**Task to carry out:**
Copy out all of the data word for word. Omit every picture.

┌────────

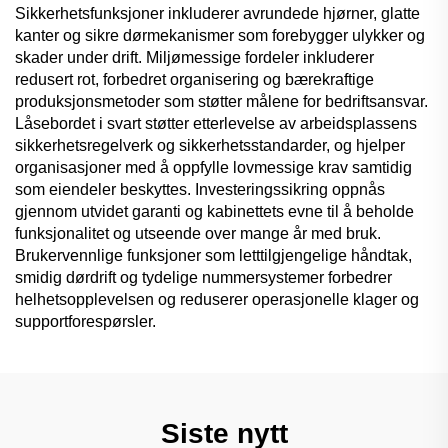
Sikkerhetsfunksjoner inkluderer avrundede hjørner, glatte
kanter og sikre dørmekanismer som forebygger ulykker og
skader under drift. Miljømessige fordeler inkluderer
redusert rot, forbedret organisering og bærekraftige
produksjonsmetoder som støtter målene for bedriftsansvar.
Låsebordet i svart støtter etterlevelse av arbeidsplassens
sikkerhetsregelverk og sikkerhetsstandarder, og hjelper
organisasjoner med å oppfylle lovmessige krav samtidig
som eiendeler beskyttes. Investeringssikring oppnås
gjennom utvidet garanti og kabinettets evne til å beholde
funksjonalitet og utseende over mange år med bruk.
Brukervennlige funksjoner som letttilgjengelige håndtak,
smidig dørdrift og tydelige nummersystemer forbedrer
helhetsopplevelsen og reduserer operasjonelle klager og
supportforespørsler.
Siste nytt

└────────

**Task output:**
Sikkerhetsfunksjoner inkluderer avrundede hjørner, glatte
kanter og sikre dørmekanismer som forebygger ulykker og
skader under drift. Miljømessige fordeler inkluderer
redusert rot, forbedret organisering og bærekraftige
produksjonsmetoder som støtter målene for bedriftsansvar.
Låsebordet i svart støtter etterlevelse av arbeidsplassens
sikkerhetsregelverk og sikkerhetsstandarder, og hjelper
organisasjoner med å oppfylle lovmessige krav samtidig
som eiendeler beskyttes. Investeringssikring oppnås
gjennom utvidet garanti og kabinettets evne til å beholde
funksjonalitet og utseende over mange år med bruk.
Brukervennlige funksjoner som letttilgjengelige håndtak,
smidig dørdrift og tydelige nummersystemer forbedrer
helhetsopplevelsen og reduserer operasjonelle klager og
supportforespørsler.
Siste nytt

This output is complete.